Google Analytics BigQuery tables are structured like this (Legacy SQL notations - only relevant fields are shown):
visitId: INTEGER
hits: RECORD/REPEATED
hits.hour: INTEGER
On one such table, the following query works well:
SELECT
visitId,
MIN(h.hour) AS firstHitHour
FROM
`my-table.ga_sessions_20161122`, UNNEST(hits) AS h
GROUP BY
visitId
But using this alternative syntax:
SELECT
visitId,
(SELECT MIN(hour) FROM UNNEST(hits)) as firstHitHour
FROM
`my-table.ga_sessions_20161122`
GROUP BY
visitId
Triggers the following error:
Error: UNNEST expression references column hits which is neither grouped nor aggregated
I understand that UNNEST(hits)
must be somehow grouped or aggregated, but since this column is an array (repeated)

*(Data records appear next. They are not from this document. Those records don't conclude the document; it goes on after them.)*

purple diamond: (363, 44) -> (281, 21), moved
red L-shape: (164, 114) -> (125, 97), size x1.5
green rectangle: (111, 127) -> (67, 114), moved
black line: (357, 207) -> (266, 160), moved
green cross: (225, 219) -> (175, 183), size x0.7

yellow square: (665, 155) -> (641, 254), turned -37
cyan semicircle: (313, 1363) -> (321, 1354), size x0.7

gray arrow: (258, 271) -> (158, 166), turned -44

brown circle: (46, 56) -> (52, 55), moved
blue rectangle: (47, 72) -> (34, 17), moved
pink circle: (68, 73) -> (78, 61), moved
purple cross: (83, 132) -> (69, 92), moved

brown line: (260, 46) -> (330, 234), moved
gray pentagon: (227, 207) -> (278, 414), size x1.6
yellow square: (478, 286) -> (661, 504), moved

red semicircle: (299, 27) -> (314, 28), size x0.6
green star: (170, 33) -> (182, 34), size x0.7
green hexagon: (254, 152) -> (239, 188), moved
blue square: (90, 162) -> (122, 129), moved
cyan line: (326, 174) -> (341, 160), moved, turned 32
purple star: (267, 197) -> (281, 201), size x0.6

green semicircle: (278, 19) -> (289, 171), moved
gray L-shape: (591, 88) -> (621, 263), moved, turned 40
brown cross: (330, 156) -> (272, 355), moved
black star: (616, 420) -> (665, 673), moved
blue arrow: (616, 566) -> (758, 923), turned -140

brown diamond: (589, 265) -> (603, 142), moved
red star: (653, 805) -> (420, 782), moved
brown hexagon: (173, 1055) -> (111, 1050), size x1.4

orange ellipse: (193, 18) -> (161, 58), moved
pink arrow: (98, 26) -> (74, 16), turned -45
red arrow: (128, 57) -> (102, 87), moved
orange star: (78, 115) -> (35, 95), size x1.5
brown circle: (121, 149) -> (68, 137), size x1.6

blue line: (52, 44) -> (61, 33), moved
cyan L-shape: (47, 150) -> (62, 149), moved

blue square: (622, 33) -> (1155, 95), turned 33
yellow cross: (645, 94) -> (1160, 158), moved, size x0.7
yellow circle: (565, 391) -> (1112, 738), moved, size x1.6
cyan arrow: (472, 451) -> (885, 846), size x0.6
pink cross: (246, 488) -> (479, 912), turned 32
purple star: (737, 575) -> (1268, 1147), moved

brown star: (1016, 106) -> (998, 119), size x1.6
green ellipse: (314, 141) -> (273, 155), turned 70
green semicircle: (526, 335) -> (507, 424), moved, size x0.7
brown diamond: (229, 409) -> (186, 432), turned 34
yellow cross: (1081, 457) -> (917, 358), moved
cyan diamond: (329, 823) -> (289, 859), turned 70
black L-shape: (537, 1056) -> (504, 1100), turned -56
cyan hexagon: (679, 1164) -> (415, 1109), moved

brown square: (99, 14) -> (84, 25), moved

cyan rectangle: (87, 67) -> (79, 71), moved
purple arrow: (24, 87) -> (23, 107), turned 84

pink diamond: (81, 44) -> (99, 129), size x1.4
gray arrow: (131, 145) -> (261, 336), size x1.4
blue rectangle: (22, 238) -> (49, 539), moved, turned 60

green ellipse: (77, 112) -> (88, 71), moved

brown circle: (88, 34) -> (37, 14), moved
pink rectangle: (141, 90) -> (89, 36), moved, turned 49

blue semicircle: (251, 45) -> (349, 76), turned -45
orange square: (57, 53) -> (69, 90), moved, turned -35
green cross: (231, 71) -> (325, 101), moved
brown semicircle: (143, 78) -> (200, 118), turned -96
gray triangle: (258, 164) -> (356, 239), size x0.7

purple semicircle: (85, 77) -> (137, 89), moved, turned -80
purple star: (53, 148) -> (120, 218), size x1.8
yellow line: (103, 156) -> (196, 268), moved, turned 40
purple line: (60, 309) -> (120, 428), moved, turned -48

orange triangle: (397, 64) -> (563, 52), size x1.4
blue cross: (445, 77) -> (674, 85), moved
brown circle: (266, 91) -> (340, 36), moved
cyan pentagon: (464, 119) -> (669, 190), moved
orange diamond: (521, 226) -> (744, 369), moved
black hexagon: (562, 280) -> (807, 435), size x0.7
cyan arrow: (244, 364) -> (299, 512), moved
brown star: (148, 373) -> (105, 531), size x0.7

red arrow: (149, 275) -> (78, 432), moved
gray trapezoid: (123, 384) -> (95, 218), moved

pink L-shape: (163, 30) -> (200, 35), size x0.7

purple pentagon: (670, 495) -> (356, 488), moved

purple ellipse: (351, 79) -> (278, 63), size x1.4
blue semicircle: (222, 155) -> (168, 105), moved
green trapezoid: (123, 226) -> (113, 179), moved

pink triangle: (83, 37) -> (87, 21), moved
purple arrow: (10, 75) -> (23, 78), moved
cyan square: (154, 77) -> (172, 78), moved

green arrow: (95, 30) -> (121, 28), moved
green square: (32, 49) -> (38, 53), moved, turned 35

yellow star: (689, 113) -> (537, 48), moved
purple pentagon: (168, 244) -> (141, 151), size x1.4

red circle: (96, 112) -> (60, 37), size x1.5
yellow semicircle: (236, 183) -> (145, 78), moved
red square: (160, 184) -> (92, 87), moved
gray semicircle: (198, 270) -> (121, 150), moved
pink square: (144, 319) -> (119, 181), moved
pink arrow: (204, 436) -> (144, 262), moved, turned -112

, what does it mean exactly?
If I try to "group the column hits
", as requested, like this:
(SELECT MIN(hour) FROM UNNEST(hits) as h GROUP BY h) as firstHitHour
Then I get a Grouping by expressions of type STRUCT is not allowed
error.
How can this alternative syntax be corrected to produce the same result as the first one?
My first Answer is for original version of this question.
When I answered, I realized you have changed it to quite different one :o)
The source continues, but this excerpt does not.